For the first time in a long time, the Super Bowl was blowout. The Seattle Seahawks best defense in the NFL totally shut down the Denver Broncos league best offense in a 43-8 rout. While Peyton Manning and his team struggled to get anything going, Russell Wilson and the Seahawks seemed focused, faster and, if its possible to be so in the biggest game of the year, relaxed and having fun.

In a post game gabfest on ESPN, Hall of Fame quarterback Steve Young was almost giddy in talking with Seattle coach Pete Carroll about how he had prepared his team to win so big. Young repeatedly called Carroll a visionary for the way he had (a paraphrased quote here), “taken care of his players holistically -- physically, mentally, emotionally and spiritually.” It was almost like Young couldn’t quite describe what Carroll was doing but was desperate to understand it. The Seattle coach talked a lot about how he and his staff make a consistent effort to treat each player with respect as an individual and to help each of them realize their full potential.

What Carroll didn’t mention last night but has talked about before is that a lot of his players meditate daily and all of them practice yoga every day.

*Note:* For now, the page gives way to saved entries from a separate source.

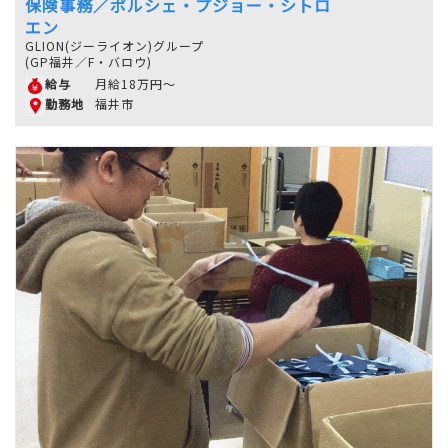
保険事務／ポルシェ・プジョー・シトロ
エン
GLION(ジーライオン)グループ
(GP福井／F・バロウ)
月給18万円～
給与
福井市
勤務地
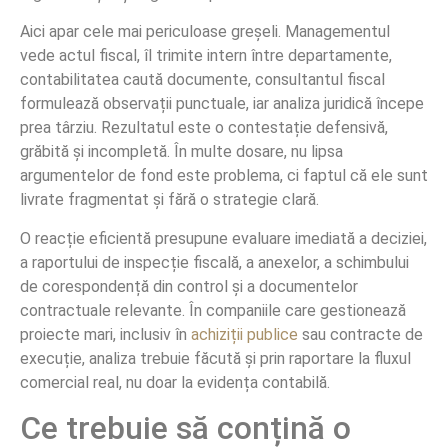
Aici apar cele mai periculoase greșeli. Managementul
vede actul fiscal, îl trimite intern între departamente,
contabilitatea caută documente, consultantul fiscal
formulează observații punctuale, iar analiza juridică începe
prea târziu. Rezultatul este o contestație defensivă,
grăbită și incompletă. În multe dosare, nu lipsa
argumentelor de fond este problema, ci faptul că ele sunt
livrate fragmentat și fără o strategie clară.
O reacție eficientă presupune evaluare imediată a deciziei,
a raportului de inspecție fiscală, a anexelor, a schimbului
de corespondență din control și a documentelor
contractuale relevante. În companiile care gestionează
proiecte mari, inclusiv în
achiziții publice
sau contracte de
execuție, analiza trebuie făcută și prin raportare la fluxul
comercial real, nu doar la evidența contabilă.
Ce trebuie să conțină o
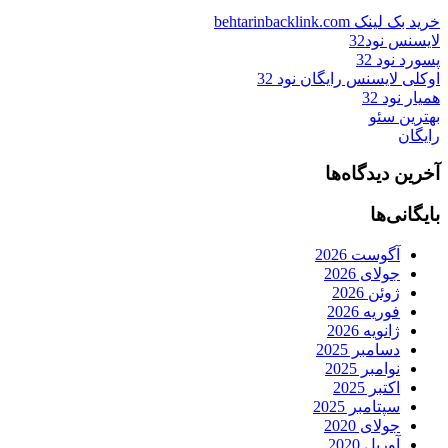
خرید بک لینک behtarinbacklink.com
لایسنس نود32
پسورد نود 32
اوکلی لایسنس رایگان نود 32
همیار نود 32
بهترین سئو
رایگان
آخرین دیدگاه‌ها
بایگانی‌ها
آگوست 2026
جولای 2026
ژوئن 2026
فوریه 2026
ژانویه 2026
دسامبر 2025
نوامبر 2025
اکتبر 2025
سپتامبر 2025
جولای 2020
آوریل 2020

In a story in ESPN The Magazine last year, Seattle tackle, Russell Okung explained why he meditates:

“Meditation is as important as lifting weights and being out here on the field for practice. It’s about quieting your mind and getting into certain states where everything outside of you doesn’t matter in that moment. There are so many things telling you that you can’t do something, but you take those thoughts captive, take power over them and change them.”

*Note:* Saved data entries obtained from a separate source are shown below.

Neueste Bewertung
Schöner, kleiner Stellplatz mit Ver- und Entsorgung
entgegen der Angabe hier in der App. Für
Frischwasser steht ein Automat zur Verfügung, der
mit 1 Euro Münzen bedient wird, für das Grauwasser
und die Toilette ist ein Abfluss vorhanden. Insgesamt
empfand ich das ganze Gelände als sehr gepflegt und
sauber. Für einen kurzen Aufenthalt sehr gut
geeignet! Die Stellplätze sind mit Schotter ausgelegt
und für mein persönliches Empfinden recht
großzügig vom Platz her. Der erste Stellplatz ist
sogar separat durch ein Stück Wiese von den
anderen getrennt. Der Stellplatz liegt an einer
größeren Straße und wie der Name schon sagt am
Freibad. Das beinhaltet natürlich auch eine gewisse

You can see how that skill set could come in handy during the controlled chaos of an NFL championship game. It also comes in handy during the chaos, controlled and otherwise, of everyday life. The Seahawks mental performance coach offered his approach for getting started in the same ESPN article. For players new to meditation, he has them focus on their breathing for six minutes. For the more experienced ones, he works with them on meditating a little longer.

As noted in another article on ABCnews.com the goal for Carroll and Gervais is to help players slow down their minds, calm down so they can fine tune their focus and attention during practice, games and their life off field. As Gervais sums it up, “Simply put, mindfulness occurs when you become more aware of your thoughts.”

As you approach your week this Monday, why not make a commitment to follow the lead of the Super Bowl champs? It’s simple to get started. Set your smartphone or device to give you a buzz every couple of hours. When it does, take two minutes to breathe deeply through your nose and out through your mouth. After you do, notice the difference it makes for your focus.